China fell to the Mongols in stages. Xixia, the Tangut state, submitted in 1211. The Jin state of the Jurchens fell bit by bit from 1215 to 1234. Song territory in Sichuan fell in 1252, but most of the south held out until the 1270s. By that point, Kublai Khan, a grandson of Genghis, had succeeded to Mongol leadership in China. Kublai moved the Mongol capital from Karakorum (in modern Mongolia) to a site close to Beijing. By then, Mongol lands stretched from Eastern Europe to the Korea Peninsula and from Siberia to the Indian subcontinent, but the empire was fractured into four separate khanates (states) that often were at war with each other.

The Mongol dynasty in China, called the Yuan, remained a fundamentally foreign dynasty.
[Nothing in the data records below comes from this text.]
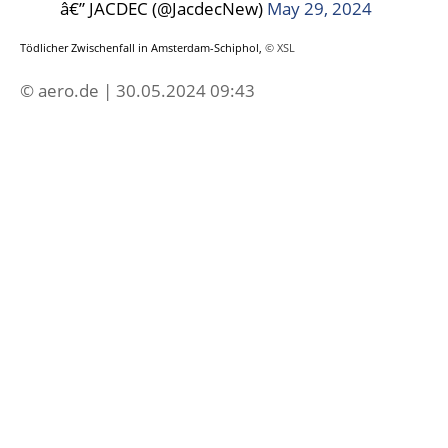
â€” JACDEC (@JacdecNew)
May 29, 2024
Tödlicher Zwischenfall in Amsterdam-Schiphol,
© XSL
© aero.de | 30.05.2024 09:43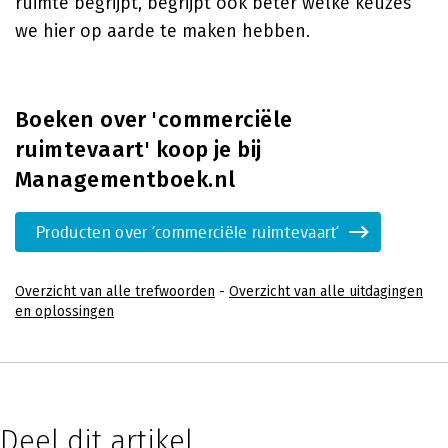
ruimte begrijpt, begrijpt ook beter welke keuzes
we hier op aarde te maken hebben.
Boeken over 'commerciële
ruimtevaart' koop je bij
Managementboek.nl
Producten over 'commerciële ruimtevaart'
Overzicht van alle trefwoorden
-
Overzicht van alle uitdagingen
en oplossingen
Deel dit artikel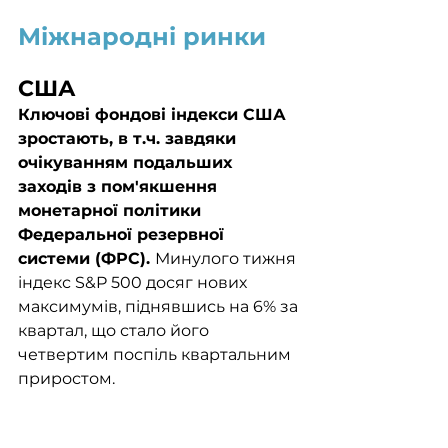
Міжнародні ринки
США
Ключові фондові індекси США 
зростають, в т.ч. завдяки 
очікуванням подальших 
заходів з пом'якшення 
монетарної політики 
Федеральної резервної 
системи (ФРС). 
Минулого тижня 
індекс S&P 500 досяг нових 
максимумів, піднявшись на 6% за 
квартал, що стало його 
четвертим поспіль квартальним 
приростом.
Non-Chinese, including Persians, Uygurs, and Russians, were assigned to governmental posts, and the Mongols themselves retained their identification as warriors. East-west communications vastly improved. The Mongols supported foreign trade and welcomed foreign religious teachers of many faiths. Missionaries and traders traveled back and forth between China and areas to the west, bringing to China new ideas, foods, and medicines. Best known of the foreigners believed to have reached China during this period was the Venetian merchant Marco Polo, whose account of his travels portrays the wealth and splendor of Chinese cities. Foreigners found new government opportunities in China, but educated Chinese often found political careers under the Yuan impossible or uninviting, and had to turn to other ways of supporting themselves. Some Chinese took to writing songs and librettos for the stage, and as a result, operatic drama experienced a considerable advance during the Yuan dynasty.
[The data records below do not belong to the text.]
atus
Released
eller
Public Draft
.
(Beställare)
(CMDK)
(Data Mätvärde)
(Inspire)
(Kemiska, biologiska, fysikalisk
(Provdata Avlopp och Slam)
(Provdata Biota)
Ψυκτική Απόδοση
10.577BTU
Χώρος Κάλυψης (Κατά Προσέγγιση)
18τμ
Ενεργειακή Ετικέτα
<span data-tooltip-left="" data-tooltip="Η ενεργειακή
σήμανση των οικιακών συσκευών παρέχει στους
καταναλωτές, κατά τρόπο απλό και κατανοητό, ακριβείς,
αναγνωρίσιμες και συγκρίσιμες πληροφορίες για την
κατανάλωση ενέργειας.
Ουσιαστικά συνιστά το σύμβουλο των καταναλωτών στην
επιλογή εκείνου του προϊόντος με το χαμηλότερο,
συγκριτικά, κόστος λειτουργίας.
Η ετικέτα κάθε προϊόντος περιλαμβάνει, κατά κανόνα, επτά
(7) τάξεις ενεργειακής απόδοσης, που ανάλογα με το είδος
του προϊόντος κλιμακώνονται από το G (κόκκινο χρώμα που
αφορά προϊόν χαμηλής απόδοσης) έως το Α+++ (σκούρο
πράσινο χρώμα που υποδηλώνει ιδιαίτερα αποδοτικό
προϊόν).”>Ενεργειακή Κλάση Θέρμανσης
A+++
Most of the economic advances of the Song slowed or reversed under the Yuan. Chinese peasants had to cope with harsh taxation and confiscation of their land. The 1330s and 1340s were marked by crop failure and famine in North China and by severe flooding of the Huang He. Chinese uprisings occurred in almost every province, and by the 1350s several major rebel leaders had emerged. One of these leaders, Zhu Yuanzhang, was successful in extending his power throughout the Yangtze Valley in the 1360s. In 1368, while Mongol commanders were paralyzed by internal rivalries, Zhu marched north and seized the Yuan capital near Beijing. The Yuan dynasty in China ended, but the Mongols continued to make raids into China from their base in Mongolia.